By the time I’d reached a certain level of expertise—a level of competency that meant you should have been able to handle it all—my skin was torn to shreds. I did what was required of me. Sometimes well. Sometimes not. Sometimes the blood won. Sometimes I did.

I did what was required of me, but it got harder. The dreams got longer. And louder. And darker. Don’t get me wrong; I was good at what I did. I epitomised staying strong. Never showing weakness. Always doing my job. On the outside.

The inside was a different matter.

The medical director once asked me about a job. If I was OK. If my partner was.

I lied. Because it was expected of me. Because to admit you weren’t coping was to admit you couldn’t do the job. But I could. I was good at it. I saved lives.

We were all good at it. We were expected to be.

Covered in blood.

Days and nights blended. In Comms, out on the road, back in Comms again. Nothing worked. I tried. We all tried. Or at least, we tried the only way we knew how to.

The end was slow in coming. I didn’t see it, covered in blood as I was. But it came with a crowded house, stacks upon stacks of Weet-Bix boxes, and the failure to get an IV line in a patient who had been on his cold, rubbish-strewn floor, for seventy-two hours.

Veins collapsed. Skin brittle. Blood. Just there. But I couldn’t reach it.

Time passed. I recovered. The patient may not have, but I had to tell myself that he had.

Because how could I stay strong, not show weakness, and continue to do my job, no matter what, if I didn’t believe that?

Life moved on. Blood still visited. I did my job. I did what was expected. I played the part. No one suspected a thing.

And the blood came down in sheets of rain all around me.

 

 

Part I

 

 

1

 

 

I’m A Confident And Competent AO

 

 

I’m a confident and competent AO.

I’m a confident and competent AO.

I’m a confident and competent AO.

The words were my mantra. I repeated them silently as we sped toward an RTC—road traffic crash—in the city. The roads were slick with last night’s rain and the headlights of the ambulance danced along the white lines down the middle of the street, almost blinding.

I was glad I wasn’t driving but sitting in the passenger seat meant it was my job; my turn to tend to the patient.

I’m a confident and competent AO.

I was well trained; passed my ambulance officer course with flying colours. But somehow the reality didn’t match the fantasy of saving lives for a living.

Still, I was living the dream. In the Big Smoke. Auckland City where everything and anything could happen.

We’re not in Kansas anymore, Toto.

“Ho,” Simon said from the driver’s seat as we slowed to approach the scene. “It’s a goodie.”

If a goodie meant twisted metal and the smell of spilt gasoline and the pitter-patter of rain drowned out by the sounds of a big city.

I’m a confident and competent AO.

“Don’t forget your helmet and jerkin,” Simon reminded me.

“Got them,” I said, trying to smile, my voice almost cracking with the dryness of my throat.

“‘Course you do,” he said on a grin. “You got this, Kylee.”

I liked Simon. I thought he perhaps liked me in a way I wasn’t ready to explore just yet. He’d offered to show me around the city. Give me the lowdown on all the best places to go when off-duty. Show me the shortcuts to the major centres. That sort of thing.

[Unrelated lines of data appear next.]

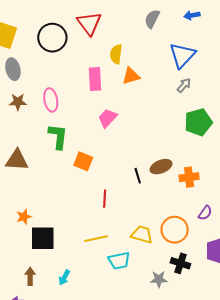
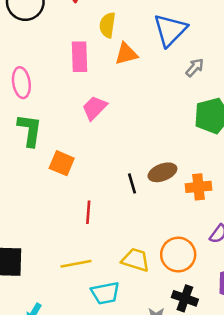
blue triangle: (182, 55) -> (170, 30), moved

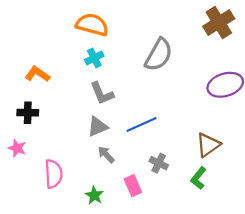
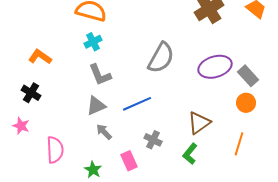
gray semicircle: (159, 55) -> (161, 58), moved
black cross: (28, 113) -> (31, 93), turned 30

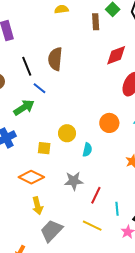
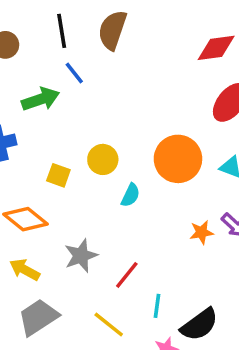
orange circle: (109, 123) -> (178, 159), size x1.4
gray star: (74, 181) -> (81, 256), moved, turned -30
yellow arrow: (37, 206) -> (25, 270), turned 120

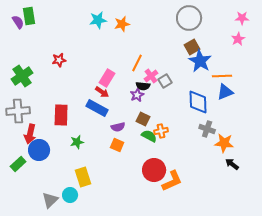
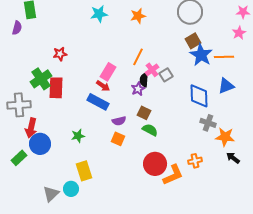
purple semicircle: (18, 22) -> (17, 28), moved, turned 48
orange star: (122, 24) -> (138, 16), moved
green cross: (22, 76) -> (41, 79), moved
orange line: (222, 76) -> (224, 57), moved
black semicircle: (143, 86) -> (144, 80), turned 88
red rectangle: (61, 115) -> (56, 88), moved
orange cross: (161, 131) -> (195, 161), moved

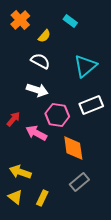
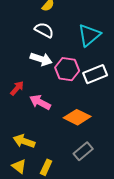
pink hexagon: (57, 115) -> (67, 69), moved
orange diamond: (73, 148) -> (77, 117), turned -56

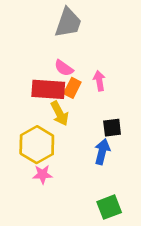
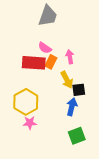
yellow arrow: (60, 113) -> (67, 80), moved
green square: (109, 207) -> (77, 136), moved

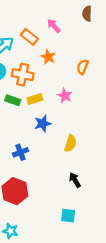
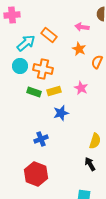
pink arrow: (54, 26) -> (82, 27), moved, turned -40
orange star: (48, 57) -> (79, 49), moved
yellow semicircle: (70, 143) -> (95, 141), moved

I’d declined politely. I’d been dating a guy from back home at the time. I knew it was doomed but when everything in your life is changing, you cling to the familiar.

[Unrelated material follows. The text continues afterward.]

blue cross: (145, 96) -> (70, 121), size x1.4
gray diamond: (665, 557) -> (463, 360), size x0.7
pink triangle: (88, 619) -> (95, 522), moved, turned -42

Plus, my mother liked Kent and leaving home had been upsetting enough for my mum, so we were trying the long distance thing.

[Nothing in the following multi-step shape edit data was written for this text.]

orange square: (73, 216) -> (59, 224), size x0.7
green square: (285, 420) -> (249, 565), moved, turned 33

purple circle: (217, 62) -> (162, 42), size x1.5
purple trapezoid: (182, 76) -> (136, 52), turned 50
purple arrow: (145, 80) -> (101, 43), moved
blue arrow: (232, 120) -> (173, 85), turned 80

I hadn’t spoken to Kent in over a week. I thought he might have met someone else. I didn’t ask. He didn’t tell me. Sooner or later, the length of time we didn’t speak would mean we were over. I wasn’t in a hurry to confirm a thing.

Then I’d have to face my mother.

Simon parked the ambulance across the street, blocking traffic to the crash site. I stared at the car and wondered if it was a Toyota or a Ford or maybe a Subaru. It was hard to tell and it didn’t really matter. The safety cell had held, even if the driver was still trapped inside the vehicle.